I'm sure I could take her to a more experienced groomer, but I have not liked the ones I've met in my area -- I find them too rough and cold with the dogs (Casey is very timid and I don't want to traumatize her for future groomings).

I guess I am looking for the right words/instructions for her current groomer, without insulting him -- he is so nice!


----------



## pjewel (Apr 11, 2007)

Perhaps if you were to say something like "I brought you some photos of what I'd like the haircut to look like. I know, with so few havanese around it's hard to get their specific look without some help. I so appreciate your kindness in making Casey so comfortable with the process."


----------



## Alexa (Jun 17, 2007)

I agree...search for the threads on here that show lots of grooming examples and take a few pictures with you of cuts that you really like and want to see on your dog. It's so much easier to show than to explain


----------



## MaddiesMom (Apr 1, 2007)

Yes, take pictures in. Tell her what you like or don't like about each one. If you can find one you really like, tell her that's exactly what you want. There are no guarantees, but it really helps the groomer. Here's the thread where many have posted pictures of their puppy cuts: http://havaneseforum.com/showthread.php?t=625&highlight=puppy+cuts


----------



## HavaneseSoon (Nov 4, 2008)

The thread on Puppy cuts was wonderful! I gathered a lot of pictures I loved. When I get my pup trimmed or I do it myself, I will be going for the shaggy dog look.


----------



## marjrc (Jan 13, 2007)

Yup, what Jeanne said. :biggrin1: 

Don't be shy and make sure the groomer acknowledges your requests!


----------



## Redorr (Feb 2, 2008)

It helps to be very specific if there are areas that he didn't understand before. Mostly that would be: the hair on her face (shaved inbetween eyes, or growing long?), the butt (coverage or showing?), the ears (Short, long, trimmed to a shape?), the overall face shape and how short to cut the beard(Long or Wide?) and feet (trimmed or shaggy?) If you looked at every dog on this forum you would find a different combination of these items. So how can you expect a groomer who is not familiar with the breed or your dog, to understand? Take pictures with you and maybe list these areas. And be grateful that you have found a gentle groomer who wants to do well and doesn't traumatize Casey. The hair will always grow back. 

Oh, one other thing --- based on some recent posts --- tell the groomer in advance that you understand accidents happen. Should they clip a nail too short, shave too close, puncture the skin, you need to be told so you can keep any eye on things afterward. And ask afterward if you should be aware of anything they saw or that may have happened during the grooming. 

Good Luck!


----------



## ama0722 (Nov 28, 2006)

I would white lie.

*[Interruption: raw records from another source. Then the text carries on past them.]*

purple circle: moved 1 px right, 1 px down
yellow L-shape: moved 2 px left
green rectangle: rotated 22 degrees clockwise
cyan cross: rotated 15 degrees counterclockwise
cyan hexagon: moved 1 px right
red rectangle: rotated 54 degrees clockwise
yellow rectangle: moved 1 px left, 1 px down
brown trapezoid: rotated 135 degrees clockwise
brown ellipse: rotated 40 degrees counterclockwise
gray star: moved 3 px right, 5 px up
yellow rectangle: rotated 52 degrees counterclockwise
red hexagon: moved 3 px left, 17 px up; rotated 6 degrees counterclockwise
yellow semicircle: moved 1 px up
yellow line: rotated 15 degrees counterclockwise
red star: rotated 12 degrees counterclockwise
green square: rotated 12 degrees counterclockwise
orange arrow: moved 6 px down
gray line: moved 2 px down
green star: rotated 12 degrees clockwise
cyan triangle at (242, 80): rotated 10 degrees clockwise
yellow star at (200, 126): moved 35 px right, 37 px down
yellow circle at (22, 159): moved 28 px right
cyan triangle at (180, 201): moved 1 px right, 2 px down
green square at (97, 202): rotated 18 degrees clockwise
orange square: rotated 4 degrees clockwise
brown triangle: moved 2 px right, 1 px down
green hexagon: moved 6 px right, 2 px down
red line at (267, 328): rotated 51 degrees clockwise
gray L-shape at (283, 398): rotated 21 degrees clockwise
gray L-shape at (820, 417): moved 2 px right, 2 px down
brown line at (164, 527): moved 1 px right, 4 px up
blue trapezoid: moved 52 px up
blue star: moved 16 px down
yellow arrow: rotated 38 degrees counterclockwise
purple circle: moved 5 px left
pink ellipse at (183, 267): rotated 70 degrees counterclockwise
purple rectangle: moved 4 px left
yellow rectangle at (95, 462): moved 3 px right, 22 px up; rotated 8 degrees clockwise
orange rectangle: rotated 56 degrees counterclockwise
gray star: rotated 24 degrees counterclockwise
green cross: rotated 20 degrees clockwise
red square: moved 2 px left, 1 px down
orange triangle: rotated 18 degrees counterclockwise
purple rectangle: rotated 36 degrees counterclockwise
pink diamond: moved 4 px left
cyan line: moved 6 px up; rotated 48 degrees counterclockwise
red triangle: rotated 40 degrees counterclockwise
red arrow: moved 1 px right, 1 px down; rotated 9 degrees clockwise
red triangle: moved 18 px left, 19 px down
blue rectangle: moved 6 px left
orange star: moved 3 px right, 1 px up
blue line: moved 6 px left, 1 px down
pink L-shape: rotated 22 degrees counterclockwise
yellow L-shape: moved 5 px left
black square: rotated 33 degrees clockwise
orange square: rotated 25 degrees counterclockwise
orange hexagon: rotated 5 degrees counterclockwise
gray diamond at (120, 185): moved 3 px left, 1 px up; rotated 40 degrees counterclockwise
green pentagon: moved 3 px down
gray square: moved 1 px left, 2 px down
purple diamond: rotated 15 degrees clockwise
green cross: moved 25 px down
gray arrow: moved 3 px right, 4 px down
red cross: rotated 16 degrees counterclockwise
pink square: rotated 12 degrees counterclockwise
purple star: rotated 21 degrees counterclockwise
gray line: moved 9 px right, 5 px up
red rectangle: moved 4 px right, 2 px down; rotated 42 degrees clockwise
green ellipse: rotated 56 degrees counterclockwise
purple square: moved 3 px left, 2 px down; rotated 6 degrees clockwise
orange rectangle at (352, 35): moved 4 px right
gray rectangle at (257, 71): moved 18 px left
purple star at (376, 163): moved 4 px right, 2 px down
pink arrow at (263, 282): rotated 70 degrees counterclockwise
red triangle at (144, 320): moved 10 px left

Take in a picture of what you want or verbaly tell him you met another Hav that had the most adorable hair cut and you would love to see your baby with a similar style. That way you aren't pointing to what you don't like rather you are focusing on what you did like. I have a groomer friend and she says the worst thing is when people don't tell her or they just say "puppy cut" since what your Hav's hair looks like at 3, 6, 9 months is very different.


----------